JAKARTA || Jejak-indonesia.id – Kasus yang menimpa keluarga korban pencurian di sebuah toko ponsel di Pancur Batu, Kabupaten Deli Serdang, Sumatera Utara yang jadi tersangka dan dpo usai disuruh Penyidik Polsek Pancur Batu menangkap pelaku, kini mendapat perkembangan. Pengaduan yang disampaikan melalui sistem **SP4N-LAPOR!** disebut telah diteruskan oleh Kepolisian Negara Republik Indonesia kepada Kepolisian Daerah Sumatera Utara, kemudian dilanjutkan ke Polrestabes Medan untuk ditindaklanjuti.
Situs LAPOR! ditujukan kepada pihak berwenang seperti Kementerian, Lembaga Pemerintah, BUMN, Pemerintah Daerah, hingga Kepolisian yang terkait dengan layanan publik. Sistem ini dikelola oleh pemerintah (termasuk Kementerian PANRB) untuk meneruskan dan menyelesaikan aduan masyarakat secara transparan.
Menurut pihak keluarga pada 3 Juli 2026, kasus tersebut bermula setelah mereka mengaku diminta oleh penyidik Polsek Pancur Batu, Brigadir Shinto Sembiring, untuk membantu menangkap terduga pelaku pencurian di toko mereka pada 23 Septembe 2025 yang lalu.

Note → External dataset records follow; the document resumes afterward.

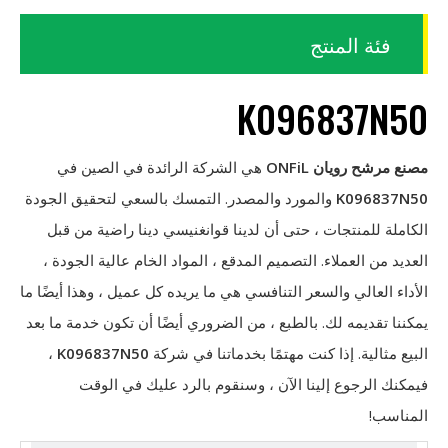
فئة المنتج
K096837N50
مصنع مرشح رويان ONFiL
هي الشركة الرائدة في الصين في
K096837N50
والمورد والمصدر. التمسك بالسعي لتحقيق الجودة
الكاملة للمنتجات ، حتى أن لدينا قوانغنيسي دينا راضية من قبل
العديد من العملاء. التصميم المدقع ، المواد الخام عالية الجودة ،
الأداء العالي والسعر التنافسي هي ما يريده كل عميل ، وهذا أيضًا ما
يمكننا تقديمه لك. بالطبع ، من الضروري أيضًا أن تكون خدمة ما بعد
البيع مثالية. إذا كنت مهتمًا بخدماتنا في شركة
K096837N50
،
فيمكنك الرجوع إلينا الآن ، وسنقوم بالرد عليك في الوقت
المناسب!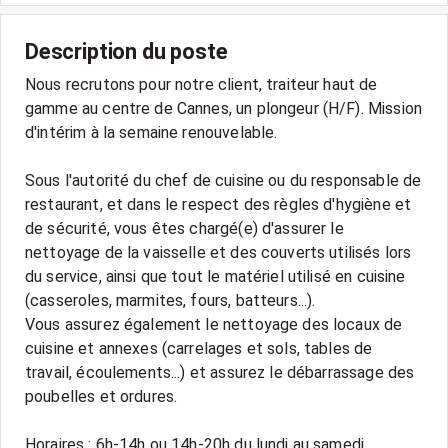
Description du poste
Nous recrutons pour notre client, traiteur haut de
gamme au centre de Cannes, un plongeur (H/F). Mission
d'intérim à la semaine renouvelable.
Sous l'autorité du chef de cuisine ou du responsable de
restaurant, et dans le respect des règles d'hygiène et
de sécurité, vous êtes chargé(e) d'assurer le
nettoyage de la vaisselle et des couverts utilisés lors
du service, ainsi que tout le matériel utilisé en cuisine
(casseroles, marmites, fours, batteurs...).
Vous assurez également le nettoyage des locaux de
cuisine et annexes (carrelages et sols, tables de
travail, écoulements...) et assurez le débarrassage des
poubelles et ordures.
Horaires : 6h-14h ou 14h-20h du lundi au samedi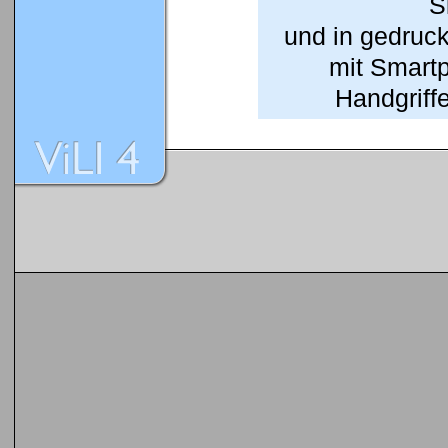
S
und in gedruc
mit Smart
Handgriffe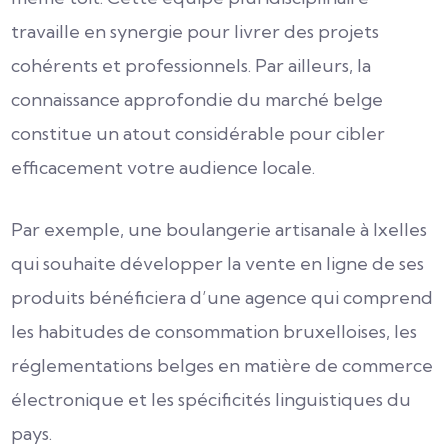
travaille en synergie pour livrer des projets
cohérents et professionnels. Par ailleurs, la
connaissance approfondie du marché belge
constitue un atout considérable pour cibler
efficacement votre audience locale.
Par exemple, une boulangerie artisanale à Ixelles
qui souhaite développer la vente en ligne de ses
produits bénéficiera d’une agence qui comprend
les habitudes de consommation bruxelloises, les
réglementations belges en matière de commerce
électronique et les spécificités linguistiques du
pays.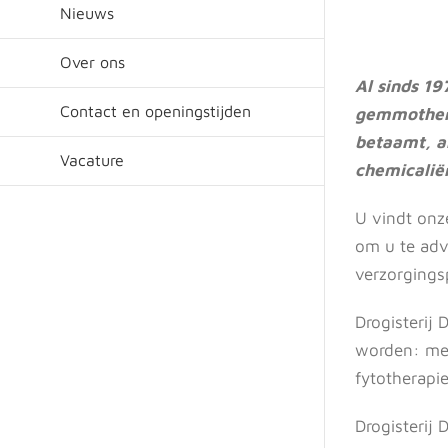
Nieuws
Over ons
Al sinds 19
Contact en openingstijden
gemmothera
betaamt, a
Vacature
chemicaliën
U vindt onze
om u te adv
verzorgingsp
Drogisterij 
worden: met
fytotherapi
Drogisterij 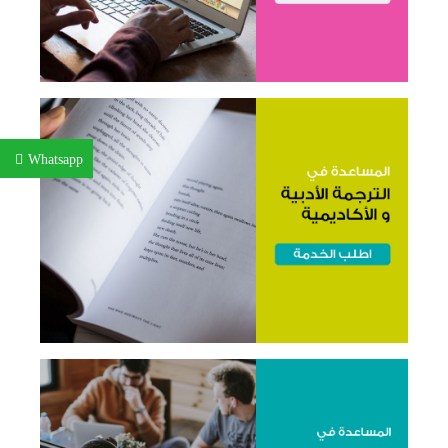
Whatsapp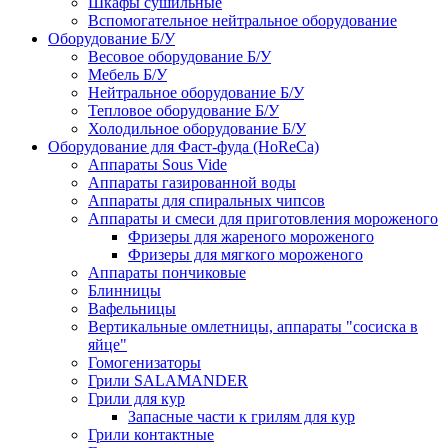
Шкафы сушильные
Вспомогательное нейтральное оборудование
Оборудование Б/У
Весовое оборудование Б/У
Мебель Б/У
Нейтральное оборудование Б/У
Тепловое оборудование Б/У
Холодильное оборудование Б/У
Оборудование для Фаст-фуда (HoReCa)
Аппараты Sous Vide
Аппараты газированной воды
Аппараты для спиральных чипсов
Аппараты и смеси для приготовления мороженого
Фризеры для жареного мороженого
Фризеры для мягкого мороженого
Аппараты пончиковые
Блинницы
Вафельницы
Вертикальные омлетницы, аппараты "сосиска в
яйце"
Гомогенизаторы
Грили SALAMANDER
Грили для кур
Запасные части к грилям для кур
Грили контактные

Namun, setelah proses tersebut berlangsung, keluarga membantu polisi menangkap pelaku justru ditetapkan sebagai tersangka dan masuk dalam Daftar Pencarian Orang (DPO) layaknya penjahat kelas kakap.
Melalui pengaduan yang disampaikan di SP4N-LAPOR!, keluarga meminta perhatian Presiden Republik Indonesia, Wakil Presiden Republik Indonesia, DPR RI, Kapolri, serta instansi pemerintah terkait agar memperoleh keadilan atas perkara yang mereka alami.

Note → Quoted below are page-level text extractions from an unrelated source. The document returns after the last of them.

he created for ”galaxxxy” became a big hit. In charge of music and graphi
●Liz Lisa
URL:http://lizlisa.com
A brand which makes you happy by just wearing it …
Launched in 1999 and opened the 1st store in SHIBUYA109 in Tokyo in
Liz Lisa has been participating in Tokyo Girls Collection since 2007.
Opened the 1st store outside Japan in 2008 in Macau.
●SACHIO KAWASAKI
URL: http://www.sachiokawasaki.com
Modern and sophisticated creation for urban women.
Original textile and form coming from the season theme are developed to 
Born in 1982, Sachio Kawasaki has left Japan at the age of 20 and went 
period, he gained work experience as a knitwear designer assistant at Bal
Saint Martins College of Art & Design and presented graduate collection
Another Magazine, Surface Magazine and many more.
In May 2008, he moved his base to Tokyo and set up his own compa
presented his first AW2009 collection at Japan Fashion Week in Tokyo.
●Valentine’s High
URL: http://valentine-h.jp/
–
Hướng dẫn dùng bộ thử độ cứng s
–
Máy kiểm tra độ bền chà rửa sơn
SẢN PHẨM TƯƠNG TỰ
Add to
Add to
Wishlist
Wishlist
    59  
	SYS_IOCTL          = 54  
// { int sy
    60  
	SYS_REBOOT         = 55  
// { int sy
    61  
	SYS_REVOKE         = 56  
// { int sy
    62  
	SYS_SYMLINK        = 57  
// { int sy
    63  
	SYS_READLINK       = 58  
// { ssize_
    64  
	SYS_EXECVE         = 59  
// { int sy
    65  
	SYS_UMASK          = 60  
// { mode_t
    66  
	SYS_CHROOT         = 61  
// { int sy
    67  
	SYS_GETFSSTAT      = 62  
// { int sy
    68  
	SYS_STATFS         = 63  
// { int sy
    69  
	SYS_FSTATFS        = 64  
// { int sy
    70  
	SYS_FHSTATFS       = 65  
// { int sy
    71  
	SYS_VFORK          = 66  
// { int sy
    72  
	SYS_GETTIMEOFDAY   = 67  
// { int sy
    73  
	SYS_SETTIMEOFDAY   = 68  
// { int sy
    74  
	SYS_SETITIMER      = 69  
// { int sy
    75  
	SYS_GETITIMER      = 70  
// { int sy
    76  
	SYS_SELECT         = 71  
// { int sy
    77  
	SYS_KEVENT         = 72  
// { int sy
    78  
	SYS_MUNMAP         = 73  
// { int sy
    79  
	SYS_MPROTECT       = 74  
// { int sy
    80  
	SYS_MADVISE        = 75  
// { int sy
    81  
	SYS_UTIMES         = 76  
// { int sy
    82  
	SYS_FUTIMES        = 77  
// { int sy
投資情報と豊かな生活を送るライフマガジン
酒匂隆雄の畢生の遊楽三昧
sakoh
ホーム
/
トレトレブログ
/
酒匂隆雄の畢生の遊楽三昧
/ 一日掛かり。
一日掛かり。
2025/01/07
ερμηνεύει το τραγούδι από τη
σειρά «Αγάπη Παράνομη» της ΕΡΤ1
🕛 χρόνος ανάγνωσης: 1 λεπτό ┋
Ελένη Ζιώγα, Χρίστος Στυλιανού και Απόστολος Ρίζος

Berdasarkan tanggapan yang diterima melalui sistem SP4N-LAPOR!, Kepolisian Negara Republik Indonesia mendisposisikan laporan tersebut kepada Kepolisian Daerah Sumatera Utara pada 2 Juli 2026. Selanjutnya, Polda Sumatera Utara meneruskan penanganannya kepada Polrestabes Medan.
Dalam tanggapan yang tampil pada sistem SP4N-LAPOR!, akun Polrestabes Medan menyampaikan:
“Yth. Pelapor, terima kasih atas laporan Anda. Terkait hal tersebut akan kami sampaikan ke unit yang bersangkutan dan akan segera kami tindaklanjuti sesuai batas waktu tindak lanjut di SP4N-LAPOR!.”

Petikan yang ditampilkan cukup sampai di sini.